4 Responses to “Mary Oliver – Spring”

  1. Anna M.on 26 Feb 2021 at 9:34 am

    Dear Ivan,

    I am sitting here, enjoyed reading Mari Oliver’s “Spring” and your fresh commentary…

    and smiled…and smiled…joyfully about the synchronicity of the moment…

    it seems we all are really, really connected already on all levels…:)

    Some hours ago, may be 2 or 3, I felt such a joyful spring smell, outer and inner, here

    is really spring, unusual warm, remembered about Vivaldi’s “Four Seasons” music,

    listened it and a thought arose spontaneously

    “I should share this spring joy with Ivan”…and

    suddenly later your “Spring” poem appeared…

    …like you have had heard my though…

    wow….isn’t that amazing! 🙂

    Did you know that the music of Vivaldi’s The Four Seasons is based on four poems written by Antonio Vivaldi?

    In the music, each “Season” consists of a three-movement concerto. Two quick-tempo outer movements frame a central slow-tempo movement. The sonnets included in the score provide a specific description of each movement.
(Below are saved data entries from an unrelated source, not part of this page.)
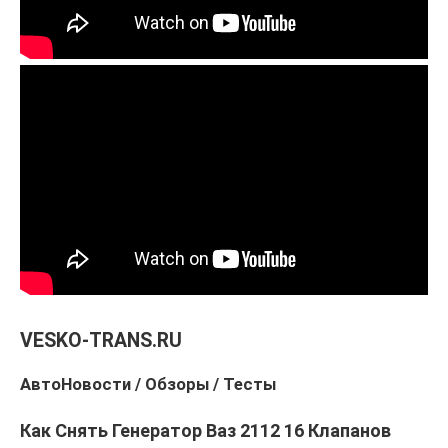
VESKO-TRANS.RU
АвтоНовости / Обзоры / Тесты
Как Снять Генератор Ваз 2112 16 Клапанов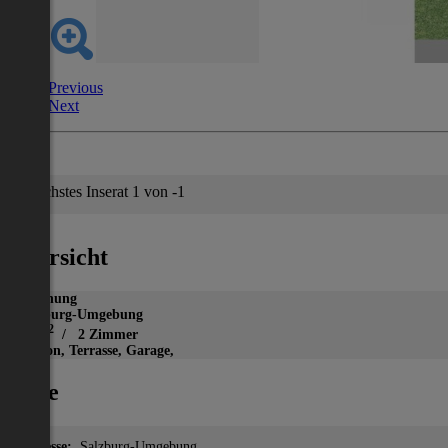
Previous
Next
Nächstes Inserat 1 von -1
Übersicht
Wohnung
Salzburg-Umgebung
2
44 m
/ 2 Zimmer
Balkon, Terrasse, Garage,
Lage
Adresse:
Salzburg-Umgebung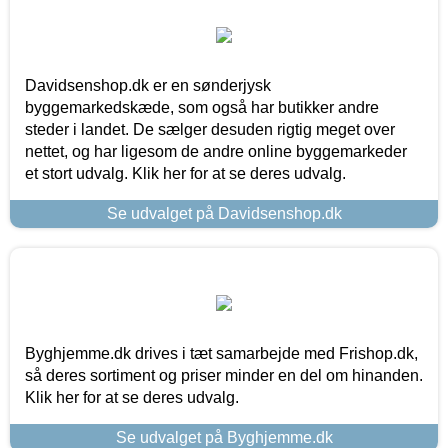
Davidsenshop.dk er en sønderjysk
byggemarkedskæde, som også har butikker andre
steder i landet. De sælger desuden rigtig meget over
nettet, og har ligesom de andre online byggemarkeder
et stort udvalg. Klik her for at se deres udvalg.
Se udvalget på Davidsenshop.dk
Byghjemme.dk drives i tæt samarbejde med Frishop.dk,
så deres sortiment og priser minder en del om hinanden.
Klik her for at se deres udvalg.
Se udvalget på Byghjemme.dk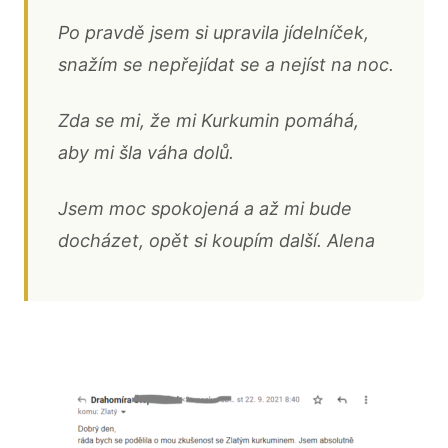
Po pravdě jsem si upravila jídelníček,
snažím se nepřejídat se a nejíst na noc.
Zda se mi, že mi Kurkumin pomáhá,
aby mi šla váha dolů.
Jsem moc spokojená a až mi bude
docházet, opět si koupím další. Alena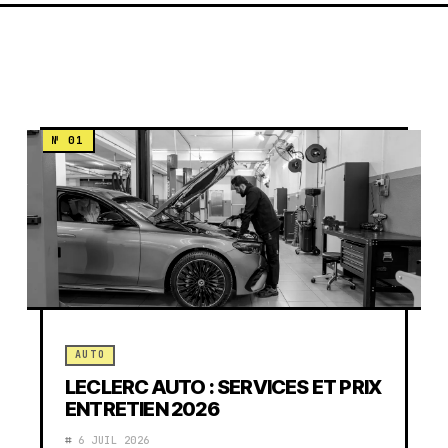
AUTO
LECLERC AUTO : SERVICES ET PRIX
ENTRETIEN 2026
6 JUIL 2026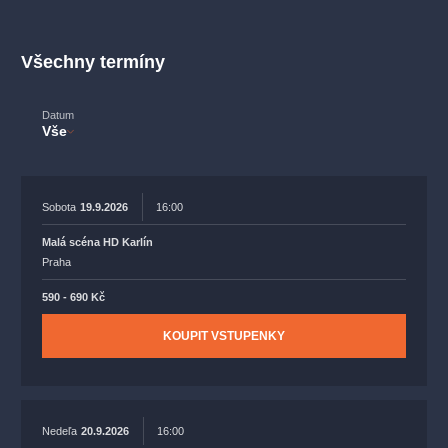
muzikálypraha
divadlopraha
sleva
klasickáhudba
filmováhudba
státníopera
rudolfinum
muzikál
Všechny termíny
národnídivadlo
činohra
Datum
Vše
Sobota
19.9.2026
16:00
Malá scéna HD Karlín
Praha
590 - 690 Kč
KOUPIT VSTUPENKY
Nedeľa
20.9.2026
16:00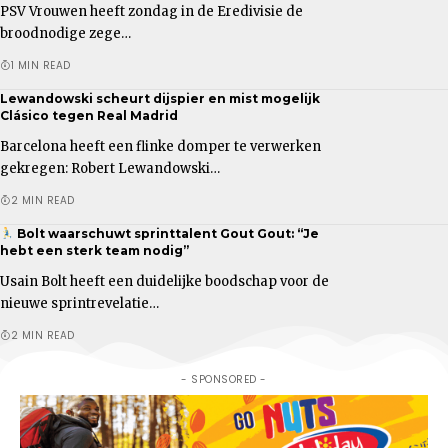
PSV Vrouwen heeft zondag in de Eredivisie de
broodnodige zege…
1 MIN READ
Lewandowski scheurt dijspier en mist mogelijk
Clásico tegen Real Madrid
Barcelona heeft een flinke domper te verwerken
gekregen: Robert Lewandowski…
2 MIN READ
Bolt waarschuwt sprinttalent Gout Gout: “Je
hebt een sterk team nodig”
Usain Bolt heeft een duidelijke boodschap voor de
nieuwe sprintrevelatie…
2 MIN READ
- SPONSORED -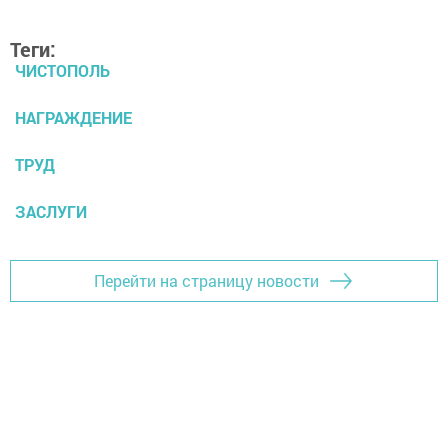
Теги:
ЧИСТОПОЛЬ
НАГРАЖДЕНИЕ
ТРУД
ЗАСЛУГИ
Перейти на страницу новости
    Enjoy the spring, the music and the poetry… and thank you!

    https://www.youtube.com/watch?v=GRxofEmo3HA

  2. Anna M.on 26 Feb 2021 at 9:39 am

    P.S. I forgot to add English version of the poem “Spring” from Vivaldi’s “Four Seasons”

    Spring – Concerto in E Major

    Allegro
    Springtime is upon us.
    The birds celebrate her return with festive song,
    and murmuring streams are softly caressed by the breezes.
    Thunderstorms, those heralds of Spring, roar, casting their dark mantle over heaven,
    Then they die away to silence, and the birds take up their charming songs once more.

    Largo
    On the flower-strewn meadow, with leafy branches rustling overhead, the goat-herd sleeps, his faithful dog beside him.

    Allegro
    Led by the festive sound of rustic bagpipes, nymphs and shepherds lightly dance beneath the brilliant canopy of spring.
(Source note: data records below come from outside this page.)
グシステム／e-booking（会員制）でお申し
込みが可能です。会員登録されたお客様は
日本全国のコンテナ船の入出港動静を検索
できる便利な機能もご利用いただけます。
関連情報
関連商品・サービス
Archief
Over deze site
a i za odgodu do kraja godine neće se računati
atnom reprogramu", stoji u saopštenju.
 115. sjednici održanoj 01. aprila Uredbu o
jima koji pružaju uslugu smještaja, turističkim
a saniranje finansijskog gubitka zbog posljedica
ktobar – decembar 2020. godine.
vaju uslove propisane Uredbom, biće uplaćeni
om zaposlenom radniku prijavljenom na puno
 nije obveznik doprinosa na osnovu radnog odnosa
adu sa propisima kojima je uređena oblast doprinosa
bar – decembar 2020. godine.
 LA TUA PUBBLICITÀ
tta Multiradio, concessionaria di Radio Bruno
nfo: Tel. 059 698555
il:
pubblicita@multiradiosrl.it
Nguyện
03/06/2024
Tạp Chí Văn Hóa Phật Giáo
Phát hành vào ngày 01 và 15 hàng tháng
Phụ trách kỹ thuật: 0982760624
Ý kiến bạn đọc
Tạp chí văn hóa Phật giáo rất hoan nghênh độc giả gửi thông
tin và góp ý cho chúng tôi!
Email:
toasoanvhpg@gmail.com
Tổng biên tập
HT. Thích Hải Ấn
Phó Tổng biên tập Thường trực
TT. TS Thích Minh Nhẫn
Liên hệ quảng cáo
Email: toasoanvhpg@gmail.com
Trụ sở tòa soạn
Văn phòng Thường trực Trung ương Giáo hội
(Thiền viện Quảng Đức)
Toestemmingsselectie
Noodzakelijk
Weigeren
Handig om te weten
  3. Surendran Krishnanon 26 Feb 2021 at 7:39 pm

    Very true you name it, brand it….you create boundaries

  4. Nasseron 01 Mar 2021 at 1:03 am

    Dear Ivan,
    I have always admired your profound deep feel and sensation of beauty and love. During last decade or so, I have enjoyed reading your timely selection of poetry like this one of Mary Oliver. In my country Iran, we are experiencing the same lovely feeling of revitalization and hope for a better brilliant future.